Data records ::
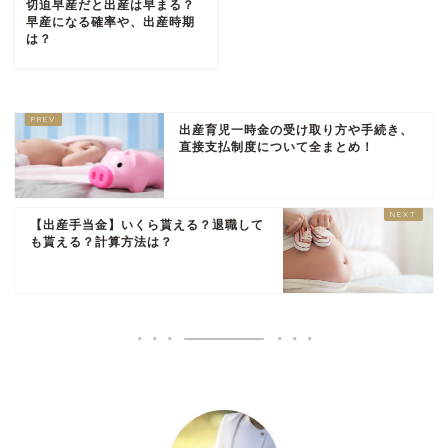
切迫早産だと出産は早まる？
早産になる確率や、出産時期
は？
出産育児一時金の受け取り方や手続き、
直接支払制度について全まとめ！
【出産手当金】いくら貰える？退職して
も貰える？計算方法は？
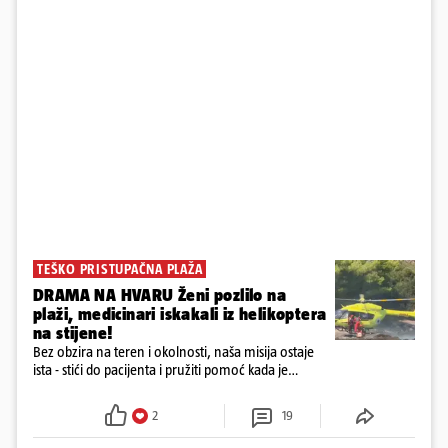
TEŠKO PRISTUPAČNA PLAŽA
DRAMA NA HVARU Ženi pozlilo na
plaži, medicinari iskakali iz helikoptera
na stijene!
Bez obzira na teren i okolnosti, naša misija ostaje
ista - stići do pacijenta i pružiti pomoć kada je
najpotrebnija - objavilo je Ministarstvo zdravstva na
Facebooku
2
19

==

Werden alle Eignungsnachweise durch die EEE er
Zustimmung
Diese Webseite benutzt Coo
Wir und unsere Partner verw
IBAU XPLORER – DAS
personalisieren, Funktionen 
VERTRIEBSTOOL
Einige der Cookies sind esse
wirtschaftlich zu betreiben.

Exercise details ::
Beginning with the line holding "Diese Webseite benutzt Coo" and ending with the line holding "wirtschaftlich zu betreiben.", write out the stretch of material above exactly; add no further lines.

Your response ::
Diese Webseite benutzt Coo
Wir und unsere Partner verw
IBAU XPLORER – DAS
personalisieren, Funktionen 
VERTRIEBSTOOL
Einige der Cookies sind esse
wirtschaftlich zu betreiben.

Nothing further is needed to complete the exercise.